Claudina sonríe cuando evoca a sus nietos tan libres y formales y se entelan sus ojos cuando, al vencer la tarde, besa sus fotos en la habitación. Sorbiendo la cena, sola frente al eucalipto, Claudina recuerda la última vez que los vio y espera la llegada de otro fin de mes para estar con su hija, para estar con su hijo y comer con ellos en un restaurante suburbial.

Claudina no ha visto dónde vive el notario, ni dónde la arquitecta. Y no sabe que ambos dijeron adiós a su vida formal. Ella con Mauricio, ese abogado ufano con cara de chorlito que le gritaba «¡Claudi!» y la miraba mal; él con Isabela, esa economista boba que al mes siguiente de conocer a su hijo, la apartó de su lado, la ingresó en «Bonavida» y la llamó «mamá».

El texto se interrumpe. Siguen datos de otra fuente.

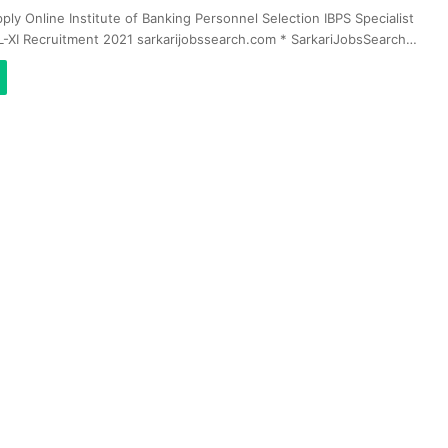
ply Online Institute of Banking Personnel Selection IBPS Specialist
L-XI Recruitment 2021 sarkarijobssearch.com * SarkariJobsSearch…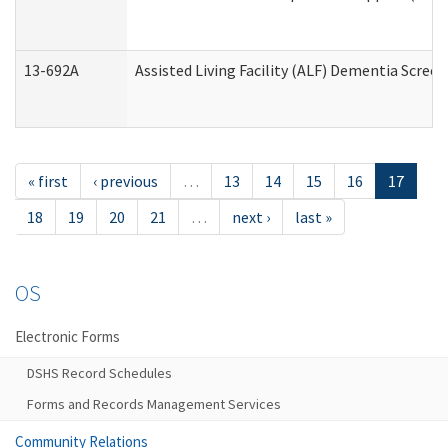
13-692A
Assisted Living Facility (ALF) Dementia Scree
« first
‹ previous
…
13
14
15
16
17
18
19
20
21
…
next ›
last »
OS
Electronic Forms
DSHS Record Schedules
Forms and Records Management Services
Community Relations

Claudina no ha salido a pasear. Una ambulancia fúnebre ha ido a recogerla. Al parecer, había quedado a ciegas (sin saberlo nadie) con Luciano. Un minero guapo que la arrancó de Asturias (hace sesenta años) como un mineral.

Luciano, su Luciano, también le regalaba flores. Como su hija arquitecto y su hijo notario. Los dos hijos que Luciano no conoció en persona, aunque sí en el vientre, cinco meses antes de la explosión de gas.

Luciano se fue en febrero del ochenta y cuatro. Nunca fue a Londres. Nunca viajó en avión. Claudina tampoco, pero veía el Támesis en una postal que, una vez al año, Fernando le escribía. En esa inmensidad se abrazaba a Luciano, a la fatua Mireia, a su hija e hijo, a las flores de plástico que le daban al verla, antes de comer.

Y rodaba una lágrima pequeña y salada como el mar de Marte que han descubierto hoy a doscientos veinticinco millones de kilómetros. Dios mío, qué distancia.

Así somos los hombres. Viajamos al espacio y olvidamos viajar debajo de la piel.